SUPPLIED MATERIAL section start
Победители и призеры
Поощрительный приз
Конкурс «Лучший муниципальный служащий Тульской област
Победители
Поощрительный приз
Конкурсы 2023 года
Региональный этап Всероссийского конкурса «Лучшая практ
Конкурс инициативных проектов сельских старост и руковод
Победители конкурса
SUPPLIED MATERIAL section end
SUPPLIED MATERIAL section start
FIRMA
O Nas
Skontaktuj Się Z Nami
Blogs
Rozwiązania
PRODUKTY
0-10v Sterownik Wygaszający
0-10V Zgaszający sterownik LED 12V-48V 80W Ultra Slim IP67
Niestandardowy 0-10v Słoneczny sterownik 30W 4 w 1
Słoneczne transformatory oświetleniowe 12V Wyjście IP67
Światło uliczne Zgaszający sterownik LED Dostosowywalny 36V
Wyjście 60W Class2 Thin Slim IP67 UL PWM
SUPPLIED MATERIAL section end
SUPPLIED MATERIAL section start
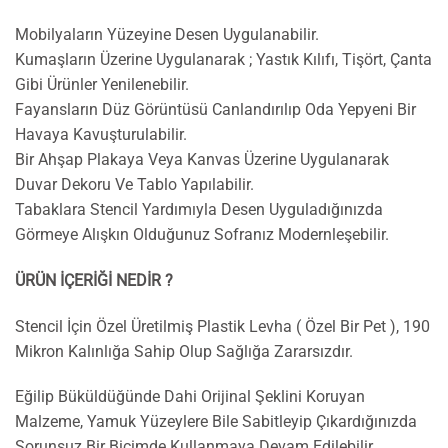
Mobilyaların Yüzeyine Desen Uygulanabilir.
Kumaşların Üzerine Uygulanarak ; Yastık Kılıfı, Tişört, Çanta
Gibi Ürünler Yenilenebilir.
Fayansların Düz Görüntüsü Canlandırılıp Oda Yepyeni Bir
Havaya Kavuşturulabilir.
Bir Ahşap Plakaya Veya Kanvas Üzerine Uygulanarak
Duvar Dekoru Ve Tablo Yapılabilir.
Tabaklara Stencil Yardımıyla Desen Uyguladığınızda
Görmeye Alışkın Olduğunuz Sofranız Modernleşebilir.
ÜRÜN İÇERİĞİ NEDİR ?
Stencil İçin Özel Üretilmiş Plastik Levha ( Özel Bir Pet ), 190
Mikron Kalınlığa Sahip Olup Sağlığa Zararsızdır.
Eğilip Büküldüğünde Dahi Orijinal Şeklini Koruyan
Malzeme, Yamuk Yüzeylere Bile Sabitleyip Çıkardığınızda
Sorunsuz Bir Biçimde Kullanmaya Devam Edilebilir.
SUPPLIED MATERIAL section end
The lines above starting at the one that contains "Победители и призеры" and ending at the one that contains "Победители конкурса" must be transcribed exactly, and no other lines may appear.

=== TASK RESULT ===
Победители и призеры
Поощрительный приз
Конкурс «Лучший муниципальный служащий Тульской област
Победители
Поощрительный приз
Конкурсы 2023 года
Региональный этап Всероссийского конкурса «Лучшая практ
Конкурс инициативных проектов сельских старост и руковод
Победители конкурса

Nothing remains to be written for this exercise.